В один из мартовских дней 1939 года Даниель Гольдхаген вернулся из университета сам не свой. Сандре еле удалось разговорить обеспокоенного мужа.

— Сегодня на занятия не пришёл ни один польский студент, — глухим голосом произнёс он.

— Почему?

— Они все уехали домой. В Польшу.

— В разгар учебного года?

— Говорят, в их стране началась мобилизация.

— Мобилизация? — удивилась Сандра. — А Польша собралась с кем-то воевать?

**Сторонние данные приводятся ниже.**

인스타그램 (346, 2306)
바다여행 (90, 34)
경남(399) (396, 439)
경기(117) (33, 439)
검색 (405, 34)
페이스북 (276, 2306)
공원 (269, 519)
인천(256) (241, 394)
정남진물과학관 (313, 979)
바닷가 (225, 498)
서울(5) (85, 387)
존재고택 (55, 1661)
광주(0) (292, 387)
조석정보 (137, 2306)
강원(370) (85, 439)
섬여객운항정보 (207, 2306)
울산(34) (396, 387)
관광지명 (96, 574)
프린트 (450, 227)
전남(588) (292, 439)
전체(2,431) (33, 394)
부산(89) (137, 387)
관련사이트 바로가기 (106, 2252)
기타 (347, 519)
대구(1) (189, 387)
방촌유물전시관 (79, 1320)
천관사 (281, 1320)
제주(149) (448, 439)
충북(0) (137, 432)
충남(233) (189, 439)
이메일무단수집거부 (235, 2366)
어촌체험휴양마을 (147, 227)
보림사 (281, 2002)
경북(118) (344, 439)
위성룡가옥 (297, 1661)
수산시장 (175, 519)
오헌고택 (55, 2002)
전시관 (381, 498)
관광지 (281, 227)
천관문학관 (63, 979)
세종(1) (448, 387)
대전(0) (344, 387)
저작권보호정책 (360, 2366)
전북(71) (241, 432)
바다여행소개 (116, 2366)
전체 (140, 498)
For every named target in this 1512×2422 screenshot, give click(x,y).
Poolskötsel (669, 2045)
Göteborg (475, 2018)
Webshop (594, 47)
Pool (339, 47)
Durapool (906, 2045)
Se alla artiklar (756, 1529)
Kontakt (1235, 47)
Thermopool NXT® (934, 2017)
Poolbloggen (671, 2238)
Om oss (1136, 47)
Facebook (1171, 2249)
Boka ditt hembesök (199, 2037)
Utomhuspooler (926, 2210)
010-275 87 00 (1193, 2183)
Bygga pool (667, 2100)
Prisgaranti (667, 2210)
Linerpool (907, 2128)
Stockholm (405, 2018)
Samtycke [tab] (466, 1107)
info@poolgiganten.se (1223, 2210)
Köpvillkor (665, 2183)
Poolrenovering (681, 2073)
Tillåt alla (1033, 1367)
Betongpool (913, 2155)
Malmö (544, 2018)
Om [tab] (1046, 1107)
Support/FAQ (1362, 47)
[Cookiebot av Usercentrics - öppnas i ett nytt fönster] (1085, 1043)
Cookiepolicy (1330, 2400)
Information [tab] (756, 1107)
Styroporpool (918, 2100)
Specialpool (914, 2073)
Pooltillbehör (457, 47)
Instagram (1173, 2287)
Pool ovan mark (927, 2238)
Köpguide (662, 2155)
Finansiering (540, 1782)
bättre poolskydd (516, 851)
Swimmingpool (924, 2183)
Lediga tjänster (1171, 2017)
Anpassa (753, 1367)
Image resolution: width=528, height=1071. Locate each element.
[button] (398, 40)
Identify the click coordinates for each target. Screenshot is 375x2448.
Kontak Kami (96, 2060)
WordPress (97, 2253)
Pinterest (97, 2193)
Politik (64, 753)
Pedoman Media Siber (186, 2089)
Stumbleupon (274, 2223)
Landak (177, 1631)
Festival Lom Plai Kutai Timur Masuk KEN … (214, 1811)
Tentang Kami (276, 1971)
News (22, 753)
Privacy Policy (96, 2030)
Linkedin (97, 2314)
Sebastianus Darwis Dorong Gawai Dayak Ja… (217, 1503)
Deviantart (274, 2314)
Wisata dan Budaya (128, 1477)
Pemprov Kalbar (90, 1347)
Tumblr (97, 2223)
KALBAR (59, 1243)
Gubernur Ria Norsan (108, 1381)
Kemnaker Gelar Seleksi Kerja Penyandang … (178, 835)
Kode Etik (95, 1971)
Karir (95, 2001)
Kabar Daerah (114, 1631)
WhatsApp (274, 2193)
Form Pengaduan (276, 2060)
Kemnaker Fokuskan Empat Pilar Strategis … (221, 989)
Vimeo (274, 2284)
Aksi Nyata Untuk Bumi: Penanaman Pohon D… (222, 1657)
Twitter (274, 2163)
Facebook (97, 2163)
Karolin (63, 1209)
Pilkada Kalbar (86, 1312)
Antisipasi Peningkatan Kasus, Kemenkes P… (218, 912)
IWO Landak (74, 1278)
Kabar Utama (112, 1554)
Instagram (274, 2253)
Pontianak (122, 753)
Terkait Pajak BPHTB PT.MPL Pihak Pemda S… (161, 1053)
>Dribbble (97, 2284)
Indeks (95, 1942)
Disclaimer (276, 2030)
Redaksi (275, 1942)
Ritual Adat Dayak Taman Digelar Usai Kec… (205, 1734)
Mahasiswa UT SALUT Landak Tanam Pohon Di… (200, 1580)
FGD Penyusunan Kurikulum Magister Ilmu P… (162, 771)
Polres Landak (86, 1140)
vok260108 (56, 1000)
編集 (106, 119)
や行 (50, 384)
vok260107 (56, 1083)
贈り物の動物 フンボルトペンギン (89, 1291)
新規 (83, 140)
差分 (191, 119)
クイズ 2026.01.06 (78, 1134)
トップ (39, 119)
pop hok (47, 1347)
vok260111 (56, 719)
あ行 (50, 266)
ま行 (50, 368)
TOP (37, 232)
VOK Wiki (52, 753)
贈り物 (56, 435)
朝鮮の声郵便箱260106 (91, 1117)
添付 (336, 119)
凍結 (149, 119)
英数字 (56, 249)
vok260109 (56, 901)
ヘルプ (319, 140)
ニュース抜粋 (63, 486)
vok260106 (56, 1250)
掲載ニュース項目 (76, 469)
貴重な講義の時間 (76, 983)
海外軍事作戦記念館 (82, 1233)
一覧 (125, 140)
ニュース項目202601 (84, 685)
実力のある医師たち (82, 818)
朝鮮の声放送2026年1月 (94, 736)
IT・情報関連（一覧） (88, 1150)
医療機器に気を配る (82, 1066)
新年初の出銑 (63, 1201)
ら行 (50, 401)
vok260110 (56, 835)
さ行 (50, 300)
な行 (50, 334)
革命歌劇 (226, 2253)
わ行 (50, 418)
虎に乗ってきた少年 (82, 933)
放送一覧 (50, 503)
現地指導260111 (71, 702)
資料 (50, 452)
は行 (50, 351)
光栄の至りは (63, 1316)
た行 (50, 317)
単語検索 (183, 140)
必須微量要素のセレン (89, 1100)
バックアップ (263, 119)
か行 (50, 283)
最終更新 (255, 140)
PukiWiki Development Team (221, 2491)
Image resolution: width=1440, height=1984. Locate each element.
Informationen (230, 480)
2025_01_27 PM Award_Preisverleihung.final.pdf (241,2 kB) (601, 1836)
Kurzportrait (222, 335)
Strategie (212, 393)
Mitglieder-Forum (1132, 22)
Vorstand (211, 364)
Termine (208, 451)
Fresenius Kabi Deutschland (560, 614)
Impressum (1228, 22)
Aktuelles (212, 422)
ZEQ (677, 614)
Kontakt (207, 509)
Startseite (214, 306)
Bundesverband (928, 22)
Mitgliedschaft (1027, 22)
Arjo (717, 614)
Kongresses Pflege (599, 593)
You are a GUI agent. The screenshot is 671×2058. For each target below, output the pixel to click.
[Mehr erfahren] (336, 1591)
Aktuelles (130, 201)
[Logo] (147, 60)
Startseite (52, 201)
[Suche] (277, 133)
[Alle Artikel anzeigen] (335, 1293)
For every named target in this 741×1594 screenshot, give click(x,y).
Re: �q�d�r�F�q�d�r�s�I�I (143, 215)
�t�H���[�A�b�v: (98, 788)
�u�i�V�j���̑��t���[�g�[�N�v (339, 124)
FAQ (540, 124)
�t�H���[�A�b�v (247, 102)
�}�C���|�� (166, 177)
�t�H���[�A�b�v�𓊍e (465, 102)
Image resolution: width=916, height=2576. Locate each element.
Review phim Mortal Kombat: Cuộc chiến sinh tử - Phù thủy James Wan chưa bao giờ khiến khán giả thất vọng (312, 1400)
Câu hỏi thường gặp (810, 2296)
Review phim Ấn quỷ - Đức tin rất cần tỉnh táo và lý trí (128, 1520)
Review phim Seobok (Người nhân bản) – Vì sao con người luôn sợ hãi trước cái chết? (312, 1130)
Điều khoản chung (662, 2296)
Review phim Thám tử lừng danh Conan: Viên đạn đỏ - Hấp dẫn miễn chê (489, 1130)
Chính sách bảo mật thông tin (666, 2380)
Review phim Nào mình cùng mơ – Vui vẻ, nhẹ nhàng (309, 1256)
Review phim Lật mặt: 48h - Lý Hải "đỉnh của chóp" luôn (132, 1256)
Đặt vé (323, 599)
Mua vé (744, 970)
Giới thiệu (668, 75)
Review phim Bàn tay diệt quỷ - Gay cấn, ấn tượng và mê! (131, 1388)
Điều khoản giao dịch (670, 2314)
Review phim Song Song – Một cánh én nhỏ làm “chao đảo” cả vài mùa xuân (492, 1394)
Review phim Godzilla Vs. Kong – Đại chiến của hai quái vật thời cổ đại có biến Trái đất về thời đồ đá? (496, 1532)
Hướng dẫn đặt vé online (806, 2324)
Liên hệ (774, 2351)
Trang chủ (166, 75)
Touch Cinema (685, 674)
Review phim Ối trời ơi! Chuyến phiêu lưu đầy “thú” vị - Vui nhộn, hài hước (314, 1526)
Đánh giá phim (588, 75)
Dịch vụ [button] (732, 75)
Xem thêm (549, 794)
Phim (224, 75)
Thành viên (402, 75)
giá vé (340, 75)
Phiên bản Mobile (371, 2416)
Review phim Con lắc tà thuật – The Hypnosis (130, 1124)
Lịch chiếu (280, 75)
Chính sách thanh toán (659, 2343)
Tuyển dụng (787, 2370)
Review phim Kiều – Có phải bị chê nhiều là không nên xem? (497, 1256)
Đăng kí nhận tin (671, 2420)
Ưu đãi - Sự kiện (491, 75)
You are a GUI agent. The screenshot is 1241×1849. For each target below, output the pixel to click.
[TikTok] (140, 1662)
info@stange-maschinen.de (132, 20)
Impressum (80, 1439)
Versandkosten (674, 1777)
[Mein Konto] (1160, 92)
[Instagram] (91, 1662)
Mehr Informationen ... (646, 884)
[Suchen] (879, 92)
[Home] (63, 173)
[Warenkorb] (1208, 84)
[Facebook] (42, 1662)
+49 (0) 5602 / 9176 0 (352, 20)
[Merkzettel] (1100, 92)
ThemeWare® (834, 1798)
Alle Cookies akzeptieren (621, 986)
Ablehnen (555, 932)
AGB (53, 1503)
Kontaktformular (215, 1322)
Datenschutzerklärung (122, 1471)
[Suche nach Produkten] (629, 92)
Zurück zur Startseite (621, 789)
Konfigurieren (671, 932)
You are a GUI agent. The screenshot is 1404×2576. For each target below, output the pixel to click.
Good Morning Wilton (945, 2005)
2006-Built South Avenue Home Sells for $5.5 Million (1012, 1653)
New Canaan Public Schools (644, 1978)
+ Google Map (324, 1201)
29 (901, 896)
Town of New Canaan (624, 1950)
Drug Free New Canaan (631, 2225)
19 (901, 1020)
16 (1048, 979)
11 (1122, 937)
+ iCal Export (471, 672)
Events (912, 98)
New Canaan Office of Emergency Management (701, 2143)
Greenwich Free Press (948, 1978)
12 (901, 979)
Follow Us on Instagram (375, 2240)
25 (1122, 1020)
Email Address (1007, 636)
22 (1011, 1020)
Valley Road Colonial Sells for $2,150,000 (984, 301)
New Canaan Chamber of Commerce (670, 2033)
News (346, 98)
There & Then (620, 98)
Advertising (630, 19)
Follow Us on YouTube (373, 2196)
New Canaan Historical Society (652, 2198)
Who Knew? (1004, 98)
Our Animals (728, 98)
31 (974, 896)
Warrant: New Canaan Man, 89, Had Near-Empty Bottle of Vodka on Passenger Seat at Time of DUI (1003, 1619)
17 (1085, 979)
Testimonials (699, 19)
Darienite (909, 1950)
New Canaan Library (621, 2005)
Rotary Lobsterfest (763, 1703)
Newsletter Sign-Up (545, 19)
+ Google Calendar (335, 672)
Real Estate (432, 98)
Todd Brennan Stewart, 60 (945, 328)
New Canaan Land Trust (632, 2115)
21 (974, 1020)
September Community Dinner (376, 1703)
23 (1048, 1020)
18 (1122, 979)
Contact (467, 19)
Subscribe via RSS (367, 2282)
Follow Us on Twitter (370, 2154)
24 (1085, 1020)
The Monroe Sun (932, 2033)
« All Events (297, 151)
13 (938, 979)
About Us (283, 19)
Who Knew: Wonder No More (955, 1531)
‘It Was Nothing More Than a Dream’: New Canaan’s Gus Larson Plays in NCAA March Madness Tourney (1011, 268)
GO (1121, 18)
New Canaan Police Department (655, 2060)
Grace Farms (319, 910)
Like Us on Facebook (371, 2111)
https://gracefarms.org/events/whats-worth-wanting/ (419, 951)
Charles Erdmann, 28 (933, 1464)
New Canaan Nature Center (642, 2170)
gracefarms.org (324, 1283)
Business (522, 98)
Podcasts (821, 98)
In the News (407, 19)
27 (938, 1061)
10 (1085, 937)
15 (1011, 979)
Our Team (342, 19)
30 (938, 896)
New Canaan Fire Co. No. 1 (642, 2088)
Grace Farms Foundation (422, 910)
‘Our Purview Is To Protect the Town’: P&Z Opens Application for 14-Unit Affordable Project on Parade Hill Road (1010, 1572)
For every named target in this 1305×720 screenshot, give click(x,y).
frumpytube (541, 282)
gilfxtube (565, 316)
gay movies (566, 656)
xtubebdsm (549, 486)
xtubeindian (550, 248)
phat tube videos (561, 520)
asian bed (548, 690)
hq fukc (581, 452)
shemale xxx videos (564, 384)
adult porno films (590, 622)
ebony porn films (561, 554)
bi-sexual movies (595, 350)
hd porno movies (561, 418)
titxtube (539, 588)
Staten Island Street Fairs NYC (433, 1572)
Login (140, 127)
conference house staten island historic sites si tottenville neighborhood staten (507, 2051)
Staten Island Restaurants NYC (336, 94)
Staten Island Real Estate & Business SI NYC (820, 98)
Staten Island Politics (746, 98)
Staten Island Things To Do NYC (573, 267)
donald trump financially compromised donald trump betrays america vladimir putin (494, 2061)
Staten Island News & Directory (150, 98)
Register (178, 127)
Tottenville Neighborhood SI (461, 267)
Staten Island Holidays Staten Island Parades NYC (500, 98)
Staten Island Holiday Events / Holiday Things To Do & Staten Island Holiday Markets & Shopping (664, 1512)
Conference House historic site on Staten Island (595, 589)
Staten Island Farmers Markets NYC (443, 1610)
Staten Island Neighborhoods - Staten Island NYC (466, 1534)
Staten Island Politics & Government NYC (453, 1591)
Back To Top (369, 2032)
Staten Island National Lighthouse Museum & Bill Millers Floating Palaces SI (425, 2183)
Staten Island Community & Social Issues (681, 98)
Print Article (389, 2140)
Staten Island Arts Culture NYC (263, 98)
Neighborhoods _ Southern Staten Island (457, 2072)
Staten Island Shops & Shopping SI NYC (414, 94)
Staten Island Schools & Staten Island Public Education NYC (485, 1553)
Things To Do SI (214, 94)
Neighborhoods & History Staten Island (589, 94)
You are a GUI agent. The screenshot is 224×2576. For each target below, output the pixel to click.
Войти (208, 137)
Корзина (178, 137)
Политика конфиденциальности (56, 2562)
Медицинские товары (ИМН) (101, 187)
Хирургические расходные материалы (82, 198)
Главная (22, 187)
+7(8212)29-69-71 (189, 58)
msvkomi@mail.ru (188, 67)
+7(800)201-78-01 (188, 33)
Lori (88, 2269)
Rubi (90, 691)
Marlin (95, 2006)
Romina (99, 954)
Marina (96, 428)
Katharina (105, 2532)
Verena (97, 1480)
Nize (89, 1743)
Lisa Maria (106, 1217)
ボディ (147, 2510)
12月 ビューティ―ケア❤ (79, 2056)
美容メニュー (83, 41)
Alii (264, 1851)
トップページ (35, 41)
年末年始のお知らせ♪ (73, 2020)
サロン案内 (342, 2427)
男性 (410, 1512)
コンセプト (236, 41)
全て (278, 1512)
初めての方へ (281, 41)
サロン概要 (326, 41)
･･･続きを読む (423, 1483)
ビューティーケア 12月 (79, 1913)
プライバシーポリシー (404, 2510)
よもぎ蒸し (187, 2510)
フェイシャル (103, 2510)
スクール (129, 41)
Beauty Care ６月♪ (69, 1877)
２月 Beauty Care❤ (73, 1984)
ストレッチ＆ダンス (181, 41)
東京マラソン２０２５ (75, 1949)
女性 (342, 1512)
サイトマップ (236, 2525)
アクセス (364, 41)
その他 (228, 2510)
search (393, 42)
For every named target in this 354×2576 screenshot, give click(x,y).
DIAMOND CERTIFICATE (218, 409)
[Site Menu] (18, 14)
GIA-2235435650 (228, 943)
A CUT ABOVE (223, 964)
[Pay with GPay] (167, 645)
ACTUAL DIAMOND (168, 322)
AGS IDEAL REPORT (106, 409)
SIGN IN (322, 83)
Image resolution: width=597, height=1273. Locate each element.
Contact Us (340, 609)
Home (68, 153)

— Да, — обреченно изрёк Даниэль, — с Германией. Они хотят отобрать Восточную Пруссию.

Сандра непонимающе захлопала глазами:

— Что за глупость, Данни? Какая война, что ты несёшь?

— Все будет как в Великую войну, — продолжал заунывным голосом вещать Гольдхаген. — Англия и Франция вступятся за Польшу и опять будут воевать с нами. Опять война на два фронта. Польша захватит Данциг и Восточную Пруссию, Франция — Рур, и тогда войне настанет конец. И Германии тоже. Нас захватят и вновь поработят.

Гольдхаген опустился в кресло и бессильно обхватил голову руками.

— Данни, — осторожно обратилась к нему Сандра, — ты говоришь так только потому, что несколько студентов не пришли сегодня на занятия?

— Ты не понимаешь, будет война.

— Ну, хорошо, — согласилась Сандра, поняв, что спорить с маниями Даниэля бессмысленно. — А Бавария станет польским воеводством или французским департаментом?

Но Даниэль не ответил и замкнулся в себе.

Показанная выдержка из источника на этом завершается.